How do you integrate #int 1/sqrt(x^2+2x)# by trigonometric substitution?

1 Answer
Feb 20, 2017

#ln|sqrt((x + 1)^2 - 1) + x + 1| + C#

Explanation:

Complete the square in the denominator (within the #sqrt#).

#int 1/sqrt(1(x^2 + 2x + 1 - 1))dx#

#int 1/sqrt(1(x^2 + 2x + 1) - 1)dx#

#int 1/sqrt((x + 1)^2 - 1)dx#

Let #u = x + 1#. Then #du = dx#.

#int 1/sqrt(u^2 - 1)du#

Now use the substitution #u = sectheta#. Then #du = secthetatanthetad theta#.

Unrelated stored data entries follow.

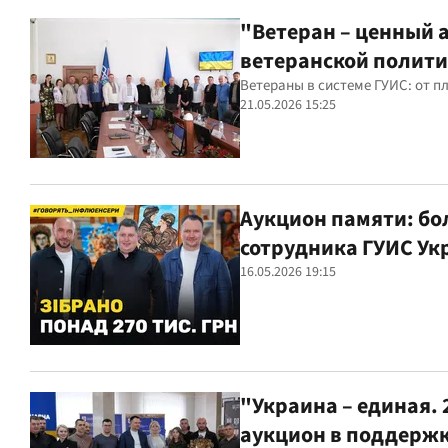
"Ветеран – ценный 
ветеранской полит
Ветераны в системе ГУИС: от п
21.05.2026 15:25
Аукцион памяти: бо
сотрудника ГУИС У
16.05.2026 19:15
"Украина – единая. 
аукцион в поддержк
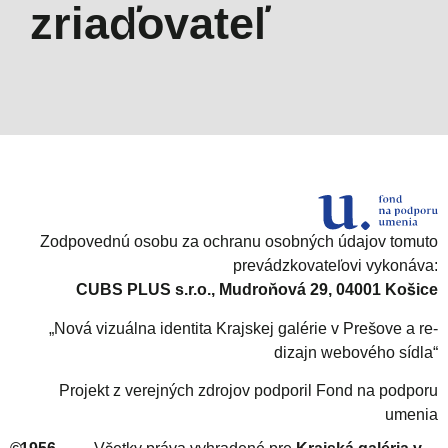
zriaďovateľ
Zodpovednú osobu za ochranu osobných údajov tomuto
prevádzkovateľovi vykonáva:
CUBS PLUS s.r.o., Mudroňová 29, 04001 Košice
„Nová vizuálna identita Krajskej galérie v Prešove a re-
dizajn webového sídla“
Projekt z verejných zdrojov podporil Fond na podporu
umenia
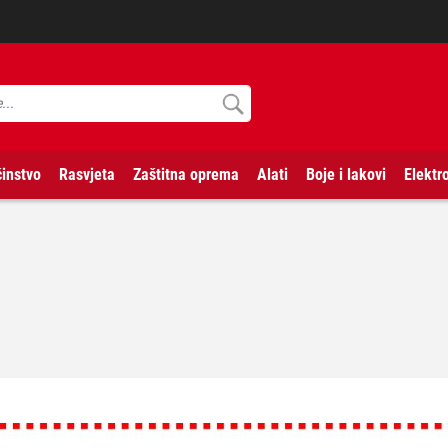
instvo
Rasvjeta
Zaštitna oprema
Alati
Boje i lakovi
Elektr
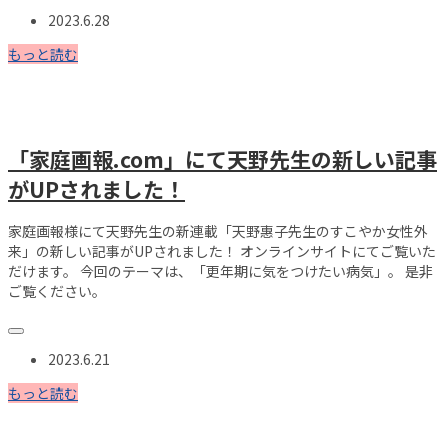
2023.6.28
もっと読む
「家庭画報.com」にて天野先生の新しい記事
がUPされました！
家庭画報様にて天野先生の新連載「天野惠子先生のすこやか女性外
来」の新しい記事がUPされました！ オンラインサイトにてご覧いた
だけます。 今回のテーマは、「更年期に気をつけたい病気」。 是非
ご覧ください。
2023.6.21
もっと読む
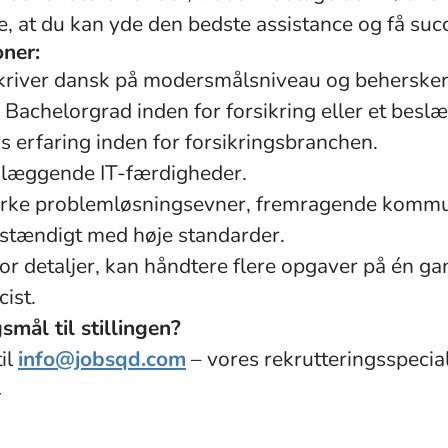
kre, at du kan yde den bedste assistance og få succ
oner:
skriver dansk på modersmålsniveau og behersker
Bachelorgrad inden for forsikring eller et besl
s erfaring inden for forsikringsbranchen.
dlæggende IT-færdigheder.
ærke problemløsningsevner, fremragende kommu
vstændigt med høje standarder.
or detaljer, kan håndtere flere opgaver på én g
cist.
mål til stillingen?
il
info@jobsqd.com
– vores rekrutteringsspeciali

#int 1/sqrt(sec^2theta - 1) secthetatantheta d theta#

#int 1/sqrt(tan^2theta) secthetatantheta d theta#

#int 1/tantheta secthetatantheta d theta#

#int sectheta d theta#

This is a known integral that can be derived here

#ln|sectheta + tantheta| + C#

Obviously it's not good enough to stay in #theta#; we have to return to #x#. From our initial substitution, #u/1 = sectheta#. This means that the side opposite #theta# measures #sqrt(u^2 - 1)#. This also means that #tantheta = sqrt(u^2 - 1)/1 = sqrt(u^2 - 1)#.

#ln|sqrt(u^2 - 1) + u| + C#

We have one more substitution to reverse.

#ln|sqrt((x + 1)^2 - 1) + x + 1| + C#

Hopefully this helps!